In settling fights with friends, people have different approaches. Some might argue that apologizing first solves the problem immediately, salvages the friendship, and saves both parties time and emotional resources. Others might stand firm and say that they don’t owe anyone any apologies because they did nothing wrong. So, who should really be saying sorry first?
When you find yourself in a fight with someone you care about, there are two main things to consider: the act in question and the apology.
We often take it for granted, but perhaps learning to understand what an apology is for and why we need it might help us decide whether or not we should be the first to offer it. An apology can be considered as an “act of honesty because we admit we did wrong.”
It’s not something you say just say for the sake of it. When your friend demands an apology, don’t give it “para lang matapos na.” Offer an apology because you acknowledge and recognize that your friend was hurt or offended by something you said or did. Saying sorry for the wrong reasons defeats the purpose of the apology and renders it insincere.

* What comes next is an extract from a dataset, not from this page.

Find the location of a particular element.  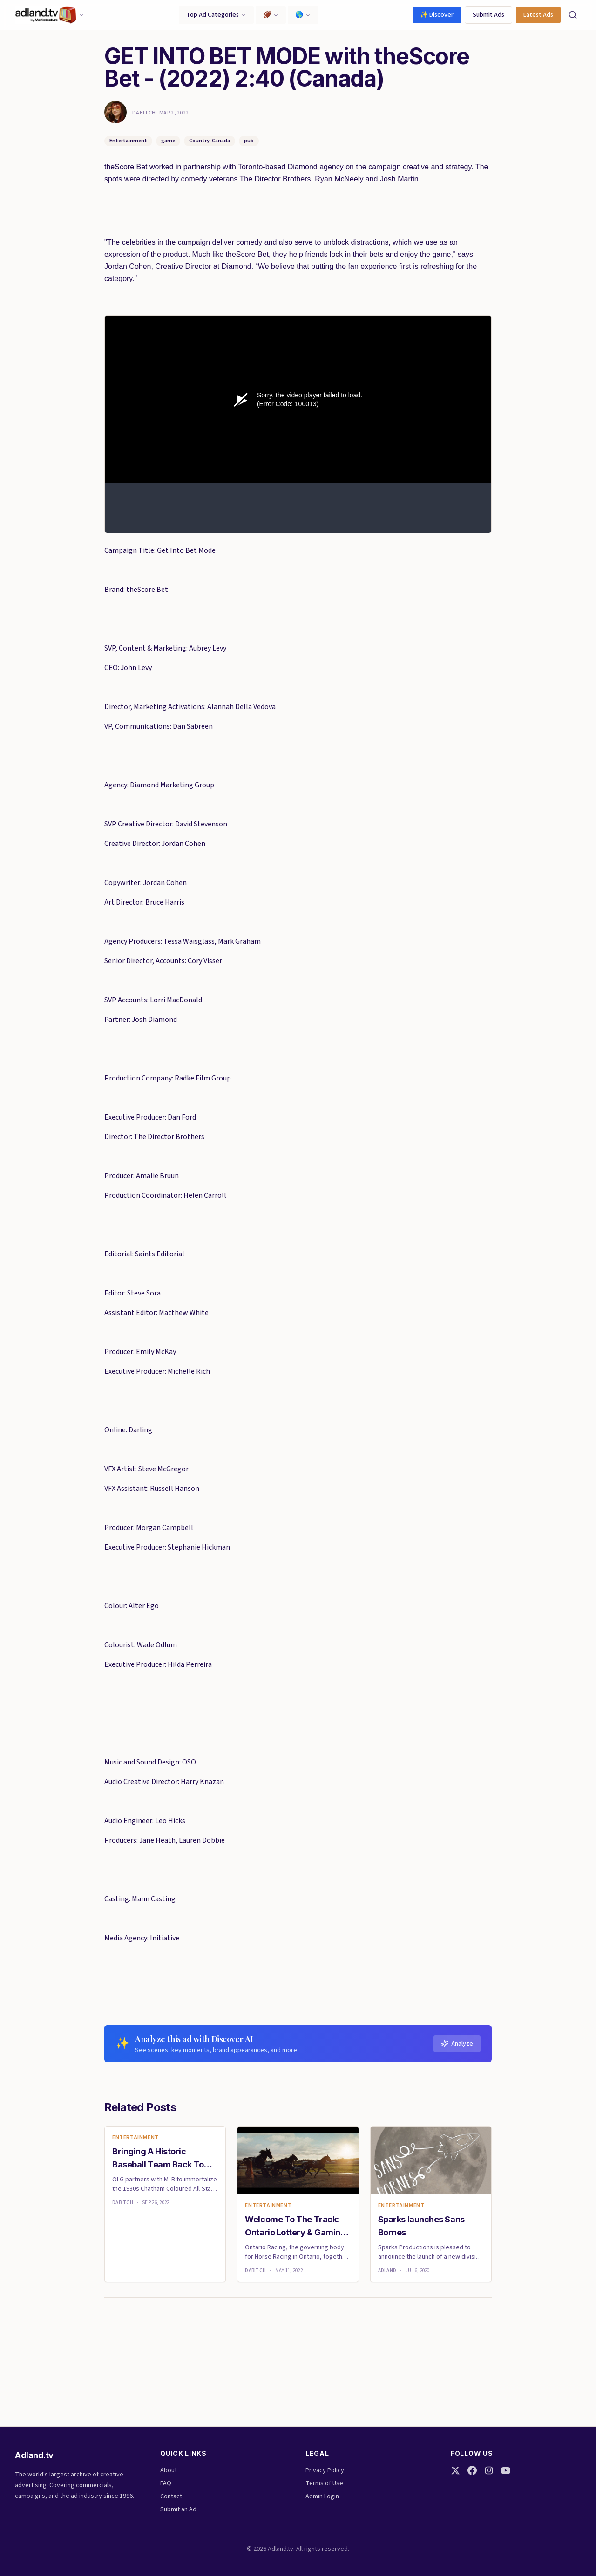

But then, you might ask, "What if I don't think I did anything wrong in the first place?" You might think that something as simple as borrowing your friend's pen without permission is harmless, and them getting mad at you for doing so seems petty. But that's just your side of the story. What if the pen was something significant and irreplaceable to your friend (perhaps, a gift from their late grandparent)? What's seemingly trivial for us may be significantly weighty for someone else.
Friendship fights are inevitable, no matter how little or big it may be. If you ever find yourself debating whether or not an apology should come from you first, try to keep these in mind.